Saturday, September 18, 2004

Laff-riot

Atrios notes that Ahnuld has hired a few recycled advisors, one of whom being Arthur Laffer, whose theories were embraced by Reagan who then went on to menace the populace with "voodoo economics".

This is important not just because of Schwartzeneggar, but because Bush/Cheney basically subscribe to the same stuff, hence huge deficits and minimal taxing on the rich and super-rich.

I've been reading in and out of Garry Wills's Reagan's America the last few weeks, and I think it's useful to copy out the reference to Laffer:

...In his third year Carter did not respond to danger signs by pinching in an economy he could relax toward his November deadline the next year. As Emma Rothschild pointed out, he did many of the right things economically, but at the wrong time electorally.He added more jobs than Reagan would do in his first term, but his boom came in his first year while Reagan's came in his election year. Cumulatively, Americans would not be better off after four years of Reagan than they had been after four years of Carter; but Reagan's recession hurt his party only in the congressional elections, and was forgotten by his own race, when recovery had begun...

There were deeper problems than surface manipulataion could deal with, and Reagan's campaign addressed these. Not only was there runaway inflation in the Carter years...But the Seventies brought simultaneous inflation and stagnation, defying conventional economic prescriptions...There was little agreement among the experts.

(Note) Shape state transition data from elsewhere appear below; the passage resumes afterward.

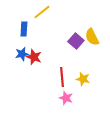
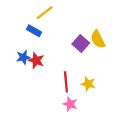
blue rectangle: (24, 29) -> (34, 31), moved, turned -64

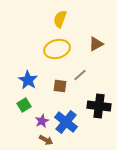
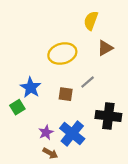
yellow semicircle: (60, 19) -> (91, 21), moved
green square: (24, 105) -> (17, 107), moved

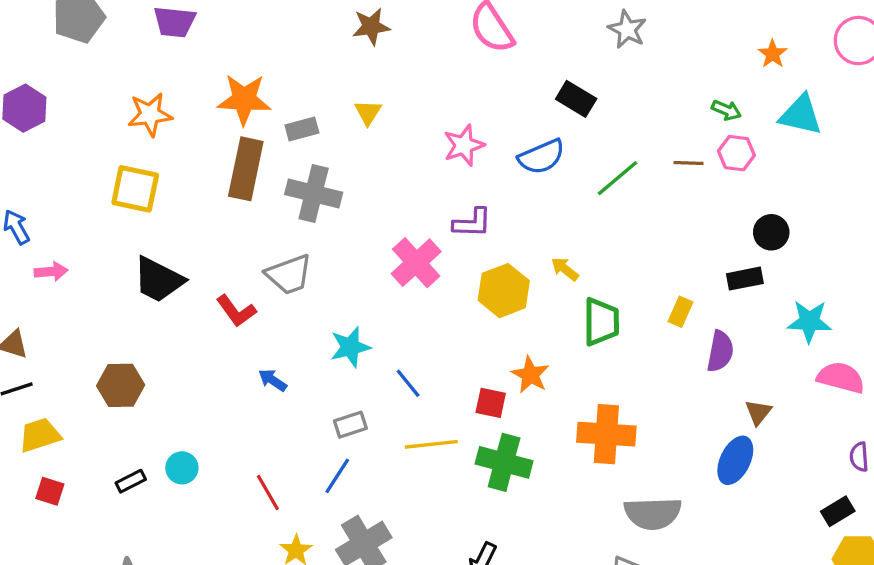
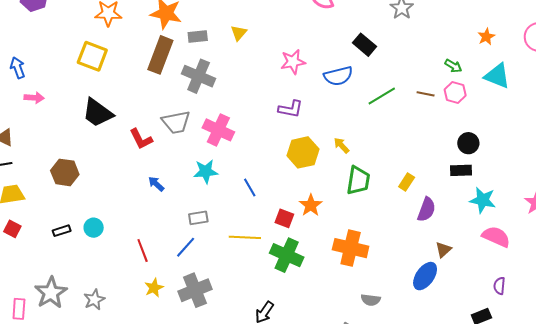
pink cross: (416, 263) -> (218, 130), moved, turned -32
black rectangle: (745, 279) -> (461, 170), moved
blue line: (408, 383) -> (250, 188), moved
gray semicircle: (653, 513) -> (371, 300), size x0.6

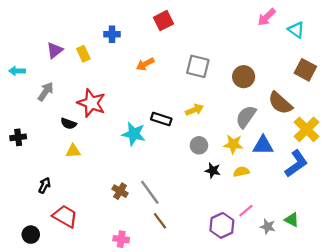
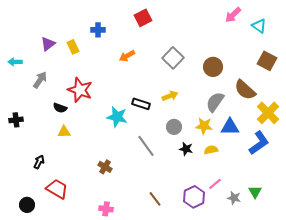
gray square: (198, 66) -> (173, 58), turned 30
gray line: (150, 192) -> (146, 146), moved
green triangle: (292, 220) -> (255, 192), turned 32
brown line: (160, 221) -> (155, 199), moved

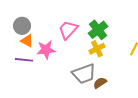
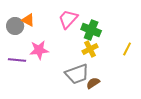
pink trapezoid: (68, 30) -> (68, 19), moved
green cross: (98, 30) -> (91, 30), turned -30
orange triangle: (27, 41) -> (28, 20), moved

So the amateurs took over. Several editorial writers at The Wall Street Journal--Robert Bartley, Jude Wanniski, Paul Roberts--had beome enthusiasts for the ideas of a weirdly persuasive academic showman named Arthur Laffer. The Laffer theorem was as least as old as Montesquieu, and beyond challenge in itself--the claim that tax revenues can be so high as to dry up their source. Wanniski had Laffer explain this to one of President Ford's aides (who must have been rather dense) by drawing an igloo shape on a napkin to explain the trajectory of tax returns. The drawing was not only simplistic but tendentious--a lopsided igloo, or one melting to collapse in one direction would better describe the irregularities of the curve. Yet, from Jude Wanniski's unparalleled publicity campaign, built around this doodle, the mystique of supply-side economics grew.

[...]

There was much in the supply-side analysis to appeal to Ronald Reagan. It trusted the market, distrusted government, and believed in growth. But when Jude Wanniski tried to get a hearing from the Reagan camp in 1976, he was not successful. John Sears stood in the way. Reagan had already fallen for a "funny money" speech from Jeff Bell, and Sears wanted no more risky departures from the Republicans' earlier loves--the "old-time religion" of a balanced budget, or Milton Friedman's monetary policy. But by 1980 Sears was looking for something new in the era of stagflation, something that sounded aggressive and hopeful, to strike a contrast with Carter's economic stance...By that time Laffer's views had been adopted by congressional Republicans who supported the Kemp-Roth tax cut, and Sears encouraged Congressman Jack Kemp to travel with Reagan, to change his mood as well as his views, stimulating him with Kemp's own hot-gospeler's belief...

[...]

[David] Stockman promised to give Reagan's dream the substance of things countable. Reagan would sell the program but he expected others--principally Stockman--to formulate it...Stockman quickly found out (but did not show) that he could not "square the circle" after all, which is what "Reaganomics" had promised to do...He had to show that the government would ease up...The projections were, thus, everything. But they were bleak. He had to change them...He was running out of devices and none gave enough yield; so, as he told Laurence Barrett, "We had doctored that one, just the way the previous administration doctored the Wharton model. They're absolutely doctored." But never before doctored on such a scale...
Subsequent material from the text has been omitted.